In nächsten Moment kam der Wandel über ihn wie eine schwarze Woge, aber dieses Mal ließ sich David nicht von ihrer Macht übermannen.Alles, was er wollte, stand vor ihm und bot ihm einen sicheren Hafen in diesem Sturm, den der Dämon in seinem Inneren entfachte. Nach all den Jahren konnte er den Wolf endlich annehmen - die Grenzen, die er ihm auferlegte, aber auch die Gaben. Er würde sich nicht länger abwenden.
Und während David sich an Meta festhielt, strömte die freigesetzte Energie des Wandels durch ihn hindurch und zerstäubte sich wie Gischt über dem Rudel, um es zu vereinen. Für diesen Moment gelang es ihnen, mit Davids Hilfe die innere Zerrissenheit zu überwinden, jenes Verlangen, sich mit den anderen Wölfen zu vereinen und doch fast immer von ihnen getrennt zu sein.
Kaum richtete David seine Aufmerksamkeit auf das Rudel, wurde sein Ruf beantwortet, und seine Leute scharten sich um ihn. Ein enger Kreis von Menschen, über deren Haut im roten Licht der allmählich verglimmenden Feuer Schatten tanzten. Ohne zu zögern, öffnete David sich so weit, dass es selbst den Schwächsten unter ihnen gelang, in diesen Kreis einzutreten. Er ließ sie an seiner eigenen Stärke teilhaben, indem er ihnen half, den Wolf zu besänftigen. Er schaffte einen Ausgleich zwischen den beiden Welten, so wie es sein sollte.
Unterdessen richtete Sascha sich benommen auf und torkelte voller Widerwillen zur Seite. Er war sich mit jeder Faser bewusst, kein Bestandteil dieses Schauspiels zu sein, in dem ein Rudel sich unter einem neuen Anführer zusammentat. Seine Hand fuhr zum Nacken, dorthin, wo David ihn mit solch einer Kraft gepackt hatte, dass die Muskelstränge schmerzten. Hastig senkte er wieder die Hand, aber niemand aus seinem Rudel hatte die Geste eines Schwächlings bemerkt. Sie alle waren viel zu sehr mit derVereinigung beschäftigt, die sich vor ihren Augen abspielte. Es kostete Sascha fast all seine verbliebene Kraft, um nach seinen Leuten zu pfeifen, damit sie sich hinter ihm formierten. Maggie sah kurz in seine Richtung, dann schmiegte sie sich in die Reihen ihres kleinen Rudels, als ginge von dem Eindringling nicht länger eine Gefahr aus.

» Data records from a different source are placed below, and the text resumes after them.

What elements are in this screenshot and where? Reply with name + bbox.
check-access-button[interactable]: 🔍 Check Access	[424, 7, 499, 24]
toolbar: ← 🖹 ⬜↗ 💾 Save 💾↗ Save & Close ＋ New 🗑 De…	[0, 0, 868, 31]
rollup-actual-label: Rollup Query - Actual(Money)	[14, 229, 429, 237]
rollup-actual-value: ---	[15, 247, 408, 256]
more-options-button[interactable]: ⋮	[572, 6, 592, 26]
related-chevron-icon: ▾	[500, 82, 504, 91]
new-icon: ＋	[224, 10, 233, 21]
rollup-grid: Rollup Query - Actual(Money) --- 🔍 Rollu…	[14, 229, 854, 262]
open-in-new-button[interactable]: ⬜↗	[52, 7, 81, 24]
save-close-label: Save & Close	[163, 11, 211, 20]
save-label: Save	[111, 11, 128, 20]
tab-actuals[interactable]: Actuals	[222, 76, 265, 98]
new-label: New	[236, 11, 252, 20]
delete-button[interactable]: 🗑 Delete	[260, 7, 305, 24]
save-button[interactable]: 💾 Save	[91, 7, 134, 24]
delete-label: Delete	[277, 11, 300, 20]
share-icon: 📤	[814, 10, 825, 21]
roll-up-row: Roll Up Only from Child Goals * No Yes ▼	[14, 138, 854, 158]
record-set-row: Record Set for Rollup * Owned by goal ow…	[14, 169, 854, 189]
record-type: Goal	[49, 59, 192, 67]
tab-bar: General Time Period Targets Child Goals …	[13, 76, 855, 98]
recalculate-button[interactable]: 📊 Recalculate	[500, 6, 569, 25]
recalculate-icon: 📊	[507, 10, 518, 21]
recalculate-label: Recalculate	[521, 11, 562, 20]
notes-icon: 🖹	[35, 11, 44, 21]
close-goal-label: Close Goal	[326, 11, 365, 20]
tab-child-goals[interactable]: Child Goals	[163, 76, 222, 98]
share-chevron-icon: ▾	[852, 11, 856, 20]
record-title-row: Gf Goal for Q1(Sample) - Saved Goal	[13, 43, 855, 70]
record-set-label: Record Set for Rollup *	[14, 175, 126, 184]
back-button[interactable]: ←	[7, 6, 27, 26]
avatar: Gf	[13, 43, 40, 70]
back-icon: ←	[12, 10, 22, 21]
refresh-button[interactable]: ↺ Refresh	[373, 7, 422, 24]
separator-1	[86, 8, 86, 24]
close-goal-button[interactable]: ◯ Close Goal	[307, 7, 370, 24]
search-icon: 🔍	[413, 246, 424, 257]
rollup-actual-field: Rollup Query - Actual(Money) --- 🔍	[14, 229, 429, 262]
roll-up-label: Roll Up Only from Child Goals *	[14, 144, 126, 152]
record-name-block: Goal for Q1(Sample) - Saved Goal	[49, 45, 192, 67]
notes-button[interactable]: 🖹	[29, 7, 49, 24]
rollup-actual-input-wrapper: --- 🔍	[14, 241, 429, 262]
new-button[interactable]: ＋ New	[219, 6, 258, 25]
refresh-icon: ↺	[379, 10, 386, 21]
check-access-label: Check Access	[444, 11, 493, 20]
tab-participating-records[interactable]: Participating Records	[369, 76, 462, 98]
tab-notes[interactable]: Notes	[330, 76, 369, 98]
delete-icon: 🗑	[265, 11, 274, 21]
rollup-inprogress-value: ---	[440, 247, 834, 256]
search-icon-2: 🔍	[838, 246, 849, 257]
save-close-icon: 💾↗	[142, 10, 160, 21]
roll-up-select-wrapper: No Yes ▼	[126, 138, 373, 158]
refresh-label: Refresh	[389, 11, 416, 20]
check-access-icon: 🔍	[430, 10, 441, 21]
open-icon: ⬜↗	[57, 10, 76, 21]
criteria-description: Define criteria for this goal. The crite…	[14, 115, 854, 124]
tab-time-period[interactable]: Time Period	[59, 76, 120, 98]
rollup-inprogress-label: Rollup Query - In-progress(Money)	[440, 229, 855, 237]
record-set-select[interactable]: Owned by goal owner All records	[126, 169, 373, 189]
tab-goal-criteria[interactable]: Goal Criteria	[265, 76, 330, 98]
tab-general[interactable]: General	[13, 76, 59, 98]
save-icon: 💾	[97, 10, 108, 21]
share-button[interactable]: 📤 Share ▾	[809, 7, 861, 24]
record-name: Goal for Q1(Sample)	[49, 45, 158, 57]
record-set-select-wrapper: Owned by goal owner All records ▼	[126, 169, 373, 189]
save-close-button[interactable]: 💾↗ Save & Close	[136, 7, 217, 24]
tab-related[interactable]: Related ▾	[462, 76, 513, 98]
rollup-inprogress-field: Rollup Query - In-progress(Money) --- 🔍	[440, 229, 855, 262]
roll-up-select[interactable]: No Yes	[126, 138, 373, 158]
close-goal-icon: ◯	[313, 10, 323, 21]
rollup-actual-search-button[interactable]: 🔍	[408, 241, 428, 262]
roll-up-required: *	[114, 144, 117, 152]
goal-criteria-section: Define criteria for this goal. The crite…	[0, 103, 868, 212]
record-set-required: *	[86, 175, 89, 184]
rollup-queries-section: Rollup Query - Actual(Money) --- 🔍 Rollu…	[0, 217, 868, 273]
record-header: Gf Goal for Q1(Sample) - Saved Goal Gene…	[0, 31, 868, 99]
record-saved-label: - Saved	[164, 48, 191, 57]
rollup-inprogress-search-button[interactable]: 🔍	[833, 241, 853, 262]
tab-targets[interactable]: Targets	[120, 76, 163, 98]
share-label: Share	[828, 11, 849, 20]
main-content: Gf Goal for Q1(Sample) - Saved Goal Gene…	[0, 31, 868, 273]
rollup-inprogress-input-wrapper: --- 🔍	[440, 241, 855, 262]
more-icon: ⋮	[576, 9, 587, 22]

Erst als sich Sascha sicher sein konnte, dass er das Zittern seiner Hände einigermaßen unter Kontrolle hatte, hob er den Blick. »Herzlichen Glückwunsch, David«, brachte er zwischen seinen vor Anspannung verkanteten Zähnen hervor, während er einen Bogen um das Rudel ging. Zwar hatte Sascha in Maggies Apartment Davids Stärke gewittert, aber im Gegensatz zu Maggie hatte er dem jungen Mann weder zugetraut, Hagen zu töten, noch, anschließend rasch seinen Anspruch zu verteidigen. Nach wie vor glaubte er, sich über den jüngeren Mann hinwegsetzen zu können. »Du hast getan, was ich von dir gefordert habe. Auch wenn ich mir nicht ganz sicher bin, ob dir der Sieg über Hagen wirklich zuzuschreiben ist.«
Augenblicklich zerschlug sich die positive Energie der Vereinigung, und der Unmut des Rudels über Saschas Anmaßung war beinahe greifbar. Nur David rührte sich nicht.Versunken stand er mit Meta in den Armen da. Er schien wild entschlossen, sie nie mehr loszulassen. Nach all den Zweifeln, Ängsten und Kämpfen konnte er die Vorstellung, sich auf etwas anderes als auf Meta zu konzentrieren, kaum ertragen.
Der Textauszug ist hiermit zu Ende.